Download all attachments as: .zip

Change History (6)

Changed 5 months ago by plorkyeran

comment:1 Changed 5 months ago by vadz

  • Milestone set to 3.1.0

Thanks for finding this problem!

I'm not sure about the fix though, I'm tempted to fix wxMBConvUTF16::ToWChar(NULL) return value instead, it clearly doesn't satisfy the requirements to this method described in the comment in wxMBConv. What do you think?

We also clearly need a test case for this in source:wxWidgets/trunk/tests/strings/unicode.cpp

comment:2 Changed 5 months ago by plorkyeran

Making ToWChar(NULL) calculate the actual length is definitely the way to go if that's what the interface is documented as doing. It'd be very difficult to construct scenarios where the performance hit is meaningful.

comment:3 Changed 5 months ago by VZ

  • Owner set to VZ
  • Resolution set to fixed
  • Status changed from new to closed

In 76618:

Fix wrong resulting string length in UTF-16 to wchar_t conversion.

Don't optimize the returned length for surrogate-less case, this does save a
pass of the string but at the price of returning a wrong result, which is not
worth it, just compute the really required length exactly.

Closes #16298.

comment:4 Changed 5 months ago by VZ

In 76622:

Fix wrong resulting string length in UTF-16 to wchar_t conversion.
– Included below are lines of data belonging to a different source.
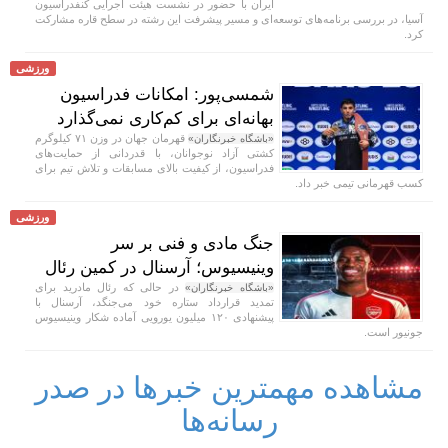
ایران با حضور در نشست هیئت اجرایی کنفدراسیون
آسیا، در بررسی برنامه‌های توسعه‌ای و مسیر پیشرفت این رشته در سطح قاره مشارکت
کرد.
ورزشی
شمسی‌پور: امکانات فدراسیون
بهانه‌ای برای کم‌کاری نمی‌گذارد
قهرمان جهان در وزن ۷۱ کیلوگرم
«باشگاه خبرنگاران»
کشتی آزاد نوجوانان، با قدردانی از حمایت‌های
فدراسیون، از کیفیت بالای مسابقات و تلاش تیم برای
کسب قهرمانی تیمی خبر داد.
ورزشی
جنگ مادی و فنی بر سر
وینیسیوس؛ آرسنال در کمین رئال
در حالی که رئال مادرید برای
«باشگاه خبرنگاران»
تمدید قرارداد ستاره خود می‌جنگد، آرسنال با
پیشنهادی ۱۲۰ میلیون یورویی آماده شکار وینیسیوس
جونیور است.
مشاهده مهمترین خبرها در صدر
رسانه‌ها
Don't optimize the returned length for surrogate-less case, this does save a
pass of the string but at the price of returning a wrong result, which is not
worth it, just compute the really required length exactly.

Closes #16298.

comment:5 Changed 11 days ago by VZ

In 78022:

Disable surrogate-related unit test for MSW.

This test can't work when the in-memory representation is UTF-16, as we can't
convert surrogates to anything else in this case.

This fixes the unit tests broken since r76622, see #16298.

Note: See TracTickets for help on using tickets.